### Task description
In the lines below, count those containing the word "parallelogram" and give the number alone.
┄┄┄┄┄┄┄┄┄┄
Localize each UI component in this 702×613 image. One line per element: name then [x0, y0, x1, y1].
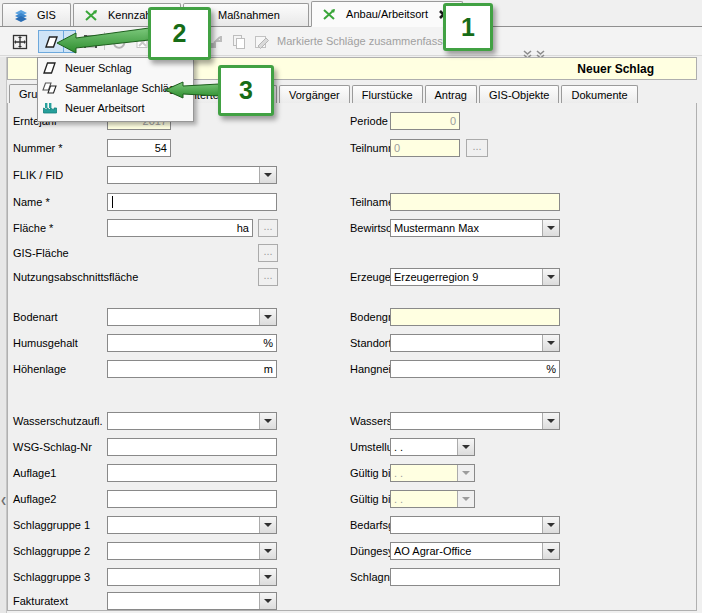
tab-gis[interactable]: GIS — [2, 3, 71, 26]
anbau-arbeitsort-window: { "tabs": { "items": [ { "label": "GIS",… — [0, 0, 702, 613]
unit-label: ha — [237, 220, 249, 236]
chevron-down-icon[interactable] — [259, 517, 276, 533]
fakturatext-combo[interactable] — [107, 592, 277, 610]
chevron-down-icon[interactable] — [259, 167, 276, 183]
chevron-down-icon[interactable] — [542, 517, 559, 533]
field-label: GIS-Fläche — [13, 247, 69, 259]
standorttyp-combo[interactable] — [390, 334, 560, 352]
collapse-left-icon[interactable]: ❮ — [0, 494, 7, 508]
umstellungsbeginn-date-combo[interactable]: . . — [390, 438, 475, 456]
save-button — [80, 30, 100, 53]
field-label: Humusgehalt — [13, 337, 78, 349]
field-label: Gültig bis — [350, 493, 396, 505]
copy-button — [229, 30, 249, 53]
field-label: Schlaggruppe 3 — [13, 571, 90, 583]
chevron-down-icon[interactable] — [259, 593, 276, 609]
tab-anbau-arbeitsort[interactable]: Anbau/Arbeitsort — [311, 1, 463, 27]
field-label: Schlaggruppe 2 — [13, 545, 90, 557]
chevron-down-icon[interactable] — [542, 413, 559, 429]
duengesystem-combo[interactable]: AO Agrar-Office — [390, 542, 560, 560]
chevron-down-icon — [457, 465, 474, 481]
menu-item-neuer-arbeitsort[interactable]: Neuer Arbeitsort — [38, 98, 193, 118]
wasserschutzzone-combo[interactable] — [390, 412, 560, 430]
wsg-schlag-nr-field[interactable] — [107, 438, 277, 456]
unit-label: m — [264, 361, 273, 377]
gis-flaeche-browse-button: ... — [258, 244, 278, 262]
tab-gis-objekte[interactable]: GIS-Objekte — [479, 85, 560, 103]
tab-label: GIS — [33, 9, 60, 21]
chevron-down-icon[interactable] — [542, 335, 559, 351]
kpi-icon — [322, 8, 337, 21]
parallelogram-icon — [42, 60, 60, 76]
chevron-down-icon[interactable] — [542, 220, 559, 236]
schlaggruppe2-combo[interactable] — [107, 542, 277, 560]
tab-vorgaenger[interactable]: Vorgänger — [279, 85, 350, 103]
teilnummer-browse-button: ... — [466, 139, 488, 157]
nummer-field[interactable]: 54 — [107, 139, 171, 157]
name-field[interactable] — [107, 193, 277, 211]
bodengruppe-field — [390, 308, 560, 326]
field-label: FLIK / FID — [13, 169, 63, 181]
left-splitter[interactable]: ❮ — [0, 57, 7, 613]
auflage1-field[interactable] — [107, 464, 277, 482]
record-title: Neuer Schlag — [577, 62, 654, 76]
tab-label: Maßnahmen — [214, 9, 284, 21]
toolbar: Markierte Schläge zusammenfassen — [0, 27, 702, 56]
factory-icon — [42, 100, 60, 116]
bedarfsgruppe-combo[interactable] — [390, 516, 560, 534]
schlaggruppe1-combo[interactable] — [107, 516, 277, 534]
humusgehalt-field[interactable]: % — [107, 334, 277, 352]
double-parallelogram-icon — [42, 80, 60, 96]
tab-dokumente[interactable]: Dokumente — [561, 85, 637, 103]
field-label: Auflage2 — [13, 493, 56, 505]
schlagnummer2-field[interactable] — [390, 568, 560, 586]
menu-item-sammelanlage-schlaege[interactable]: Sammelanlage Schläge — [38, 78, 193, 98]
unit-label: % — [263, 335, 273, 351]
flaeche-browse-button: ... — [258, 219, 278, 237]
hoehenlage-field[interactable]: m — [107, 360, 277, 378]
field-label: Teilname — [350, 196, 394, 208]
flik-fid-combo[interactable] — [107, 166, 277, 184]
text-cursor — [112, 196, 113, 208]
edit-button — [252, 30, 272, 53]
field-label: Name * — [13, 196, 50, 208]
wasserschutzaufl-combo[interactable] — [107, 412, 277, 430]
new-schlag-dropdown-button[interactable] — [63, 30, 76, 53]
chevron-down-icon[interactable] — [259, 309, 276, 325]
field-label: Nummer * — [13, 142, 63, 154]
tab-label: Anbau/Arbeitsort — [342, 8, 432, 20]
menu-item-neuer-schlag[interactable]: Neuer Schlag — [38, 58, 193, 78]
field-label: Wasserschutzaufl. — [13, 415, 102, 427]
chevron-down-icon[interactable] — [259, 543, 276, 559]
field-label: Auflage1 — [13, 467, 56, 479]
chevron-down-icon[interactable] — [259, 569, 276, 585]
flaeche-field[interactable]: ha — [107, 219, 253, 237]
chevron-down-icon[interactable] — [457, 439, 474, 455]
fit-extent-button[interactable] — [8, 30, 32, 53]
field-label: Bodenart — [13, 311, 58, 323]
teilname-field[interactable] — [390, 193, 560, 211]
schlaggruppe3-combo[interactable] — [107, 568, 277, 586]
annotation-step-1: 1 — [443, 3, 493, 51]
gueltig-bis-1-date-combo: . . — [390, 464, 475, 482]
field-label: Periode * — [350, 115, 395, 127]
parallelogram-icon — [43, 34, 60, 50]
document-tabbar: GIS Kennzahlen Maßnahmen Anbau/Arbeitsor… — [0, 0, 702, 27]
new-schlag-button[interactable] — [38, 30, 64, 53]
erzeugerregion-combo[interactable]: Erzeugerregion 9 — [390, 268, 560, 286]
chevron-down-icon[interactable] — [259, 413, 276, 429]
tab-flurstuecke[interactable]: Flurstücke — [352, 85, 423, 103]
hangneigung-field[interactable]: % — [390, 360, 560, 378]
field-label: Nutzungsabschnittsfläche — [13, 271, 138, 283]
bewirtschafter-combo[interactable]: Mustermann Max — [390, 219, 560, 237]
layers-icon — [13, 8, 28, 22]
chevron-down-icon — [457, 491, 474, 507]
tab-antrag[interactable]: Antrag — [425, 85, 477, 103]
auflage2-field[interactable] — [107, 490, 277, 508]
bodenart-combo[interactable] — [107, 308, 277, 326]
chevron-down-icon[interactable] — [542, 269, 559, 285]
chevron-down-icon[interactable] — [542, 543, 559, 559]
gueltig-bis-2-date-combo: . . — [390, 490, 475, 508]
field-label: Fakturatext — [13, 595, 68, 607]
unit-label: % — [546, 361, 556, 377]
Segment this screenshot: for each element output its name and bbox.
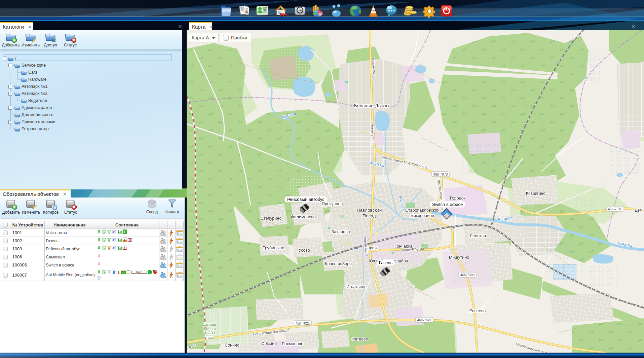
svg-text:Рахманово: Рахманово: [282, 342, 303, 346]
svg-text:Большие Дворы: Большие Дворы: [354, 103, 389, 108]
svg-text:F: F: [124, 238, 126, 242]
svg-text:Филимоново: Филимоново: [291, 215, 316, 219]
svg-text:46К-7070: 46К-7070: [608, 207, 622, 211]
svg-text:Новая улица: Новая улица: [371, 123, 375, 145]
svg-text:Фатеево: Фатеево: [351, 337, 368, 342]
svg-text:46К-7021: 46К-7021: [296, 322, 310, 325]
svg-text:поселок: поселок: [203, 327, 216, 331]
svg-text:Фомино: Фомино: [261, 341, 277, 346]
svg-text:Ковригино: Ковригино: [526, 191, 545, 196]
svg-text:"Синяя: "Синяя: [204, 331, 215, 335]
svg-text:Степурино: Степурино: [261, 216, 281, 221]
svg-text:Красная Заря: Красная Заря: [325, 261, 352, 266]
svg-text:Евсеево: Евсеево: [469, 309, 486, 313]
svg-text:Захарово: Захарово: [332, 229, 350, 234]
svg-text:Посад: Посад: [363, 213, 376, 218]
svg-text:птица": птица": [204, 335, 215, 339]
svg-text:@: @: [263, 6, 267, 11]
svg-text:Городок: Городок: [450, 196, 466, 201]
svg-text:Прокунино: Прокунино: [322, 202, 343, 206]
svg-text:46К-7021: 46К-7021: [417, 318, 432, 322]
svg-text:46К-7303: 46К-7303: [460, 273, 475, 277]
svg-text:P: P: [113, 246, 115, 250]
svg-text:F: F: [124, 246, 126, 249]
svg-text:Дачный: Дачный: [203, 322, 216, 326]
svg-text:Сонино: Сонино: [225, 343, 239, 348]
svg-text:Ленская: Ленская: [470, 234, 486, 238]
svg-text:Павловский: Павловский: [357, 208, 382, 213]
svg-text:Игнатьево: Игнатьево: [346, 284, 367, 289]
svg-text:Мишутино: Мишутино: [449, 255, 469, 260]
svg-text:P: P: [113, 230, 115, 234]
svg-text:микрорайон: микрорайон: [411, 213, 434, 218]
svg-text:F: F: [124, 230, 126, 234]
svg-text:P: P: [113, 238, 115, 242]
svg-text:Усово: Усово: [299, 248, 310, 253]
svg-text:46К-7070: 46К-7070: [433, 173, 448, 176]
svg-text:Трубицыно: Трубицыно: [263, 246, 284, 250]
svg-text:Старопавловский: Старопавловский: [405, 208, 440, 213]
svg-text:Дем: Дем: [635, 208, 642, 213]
┄┄┄┄┄┄┄┄┄┄
### Finished exercise
3